John Rich, of duo Big & Rich, appeared to favor radio paying a sound recording royalty only if the artist was also the writer of the composition. "As an artist, you want to lean toward [it]," he said of performance royalties. "On the other side of it, if the artist doesn't own the song and they sing on it, I don't see why the artist gets paid."

Rich, who co-writes material for Big & Rich with partner Big Kenny, called the prospect of terrestrial stations being required to pay royalties to recording artists and labels "dangerous" and worried that it could lead to the loss of some music-formatted stations.

Joining him on the convention's Raising The Bar panel, multi-platinum singer/songwriter Jewel agreed with Rich's remarks.

Scott Borchetta, president and CEO for Nashville-based independent Big Machine Records, suggested that music publishers ought to help labels shoulder the cost of promoting music to radio since they, too, benefit from airplay. Borchetta, who launched a second imprint, the Valory Music Company, last November and signed Jewel to a multi-album deal, noted how songwriter royalty collection organizations ASCAP and BMI have reported record earnings. "Why should labels pay to promote radio to play music? The publishing companies should do that," Borchetta said.

Sony BMG Nashville chairman Joe Galante called performance royalties "a global issue . . . not specifically aimed at country." (The U.S. is one of the few countries that exempts over-the-air radio from paying a copyright royalty to performers and record labels.) "We're not going to answer this here," Galante said.

Borchetta and Galante agreed that labels must tap new revenue sources beyond sales of physical CDs and digital music. By providing additional services to artists, Borchetta said smaller labels like his are "looking more and more like management companies." One of his acts shares publishing revenue with the label, but only on songs promoted to radio and only over a limited period of time, Borchetta said.

Rich said he wasn't in favor of sharing publishing with a label unless they "give you something for it, like promoting other songs that you write."

Galante said record companies aren't attempting "a land grab" with new business models. "There is not one model that will fit every artist."
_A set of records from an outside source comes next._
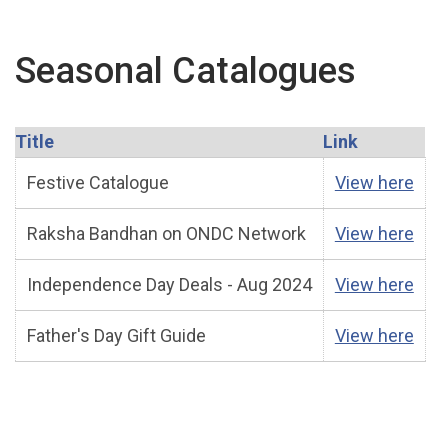
Seasonal Catalogues
Title
Link
Festive Catalogue
View here
Raksha Bandhan on ONDC Network
View here
Independence Day Deals - Aug 2024
View here
Father's Day Gift Guide
View here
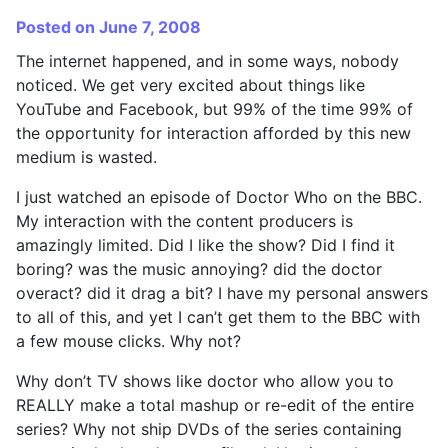
Posted on June 7, 2008
The internet happened, and in some ways, nobody
noticed. We get very excited about things like
YouTube and Facebook, but 99% of the time 99% of
the opportunity for interaction afforded by this new
medium is wasted.
I just watched an episode of Doctor Who on the BBC.
My interaction with the content producers is
amazingly limited. Did I like the show? Did I find it
boring? was the music annoying? did the doctor
overact? did it drag a bit? I have my personal answers
to all of this, and yet I can’t get them to the BBC with
a few mouse clicks. Why not?
Why don’t TV shows like doctor who allow you to
REALLY make a total mashup or re-edit of the entire
series? Why not ship DVDs of the series containing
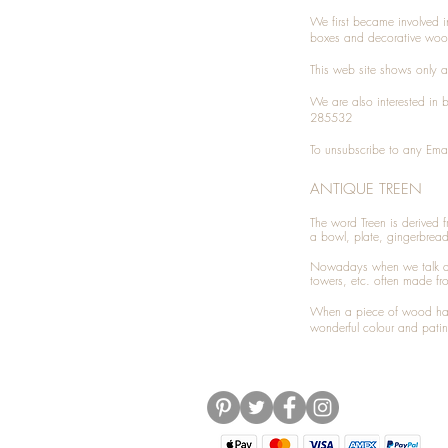
We first became involved i
boxes and decorative woo
This web site shows only a 
We are also interested in
285532
To unsubscribe to any Emai
ANTIQUE TREEN
​The word Treen is derived
a bowl, plate, gingerbrea
Nowadays when we talk 
towers, etc. often made fr
When a piece of wood has 
wonderful colour and patin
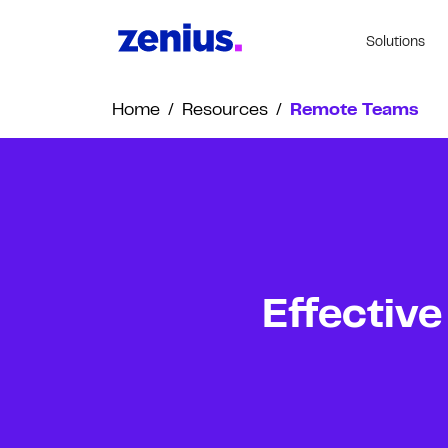
Solutions
Home
/
Resources
/
Remote Teams
Effective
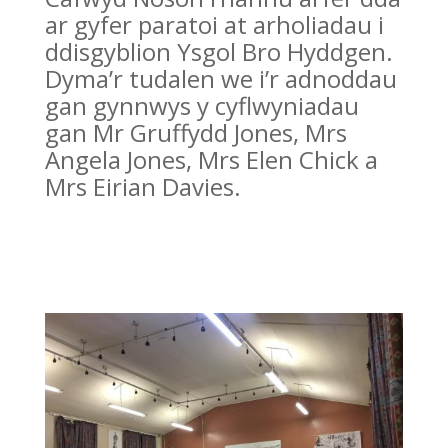
ar gyfer paratoi at arholiadau i
ddisgyblion Ysgol Bro Hyddgen.
Dyma’r tudalen we i’r adnoddau
gan gynnwys y cyflwyniadau
gan Mr Gruffydd Jones, Mrs
Angela Jones, Mrs Elen Chick a
Mrs Eirian Davies.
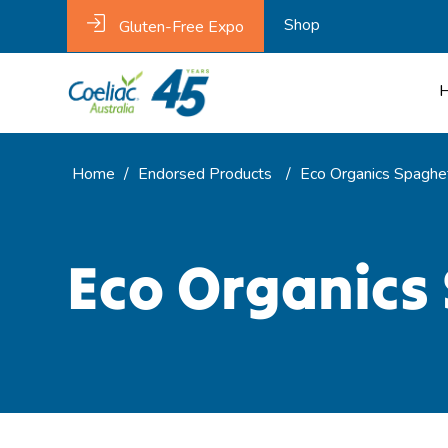
Shop
Gluten-Free Expo
Home
/
Endorsed Products
/
Eco Organics Spaghe
Eco Organics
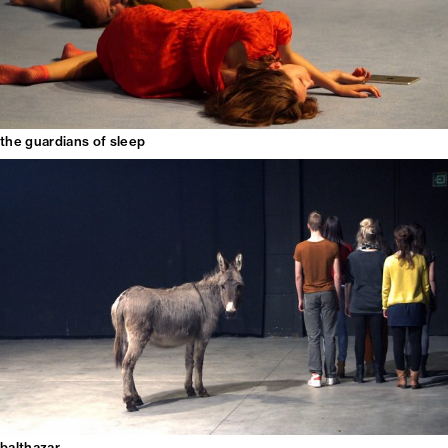
the guardians of sleep
balthazar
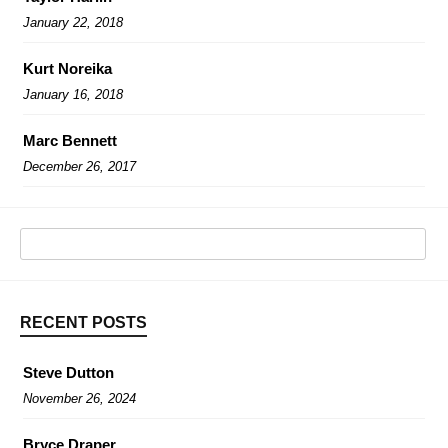
January 22, 2018
Kurt Noreika
January 16, 2018
Marc Bennett
December 26, 2017
RECENT POSTS
Steve Dutton
November 26, 2024
Bryce Draper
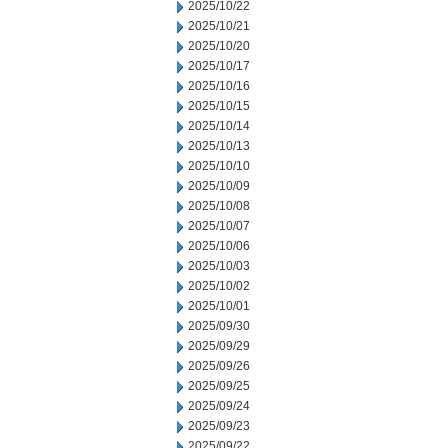
2025/10/22
2025/10/21
2025/10/20
2025/10/17
2025/10/16
2025/10/15
2025/10/14
2025/10/13
2025/10/10
2025/10/09
2025/10/08
2025/10/07
2025/10/06
2025/10/03
2025/10/02
2025/10/01
2025/09/30
2025/09/29
2025/09/26
2025/09/25
2025/09/24
2025/09/23
2025/09/22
Both broadcasters on the panel expressed optimism when asked by moderator
Brian Mansfield of USA Today what radio would look like in ten years. McVay Media consultant Charlie Cook stressed the importance of content and said traditional over-the-air radio isn't going away. Jeff Garrison, VP of country for CBS Radio and PD of KILT/Houston, played up the medium's ability to make emotional connections with listeners and said Arbitron's PPM electronic audience measurement service "is proving everything" programmers have long believed about radio.

Noting that Big Machine had a mandate to achieve one million impressions before introducing Taylor Swift to radio, Borchetta said, "You can't go to radio anymore without a story. We went after all other media . . . and created a buzz before we went to country radio." Swift has since achieved multi-platinum sales.

To rack up sales in that neighborhood, "You still need to get to the critical mass of radio," Galante said.

Cook applauded the now common practice of labels exposing acts in other media before radio. "We don't spend the time on the radio educating the public on new artists the way we used to and the way we probably should," he said. "So that greases the skids."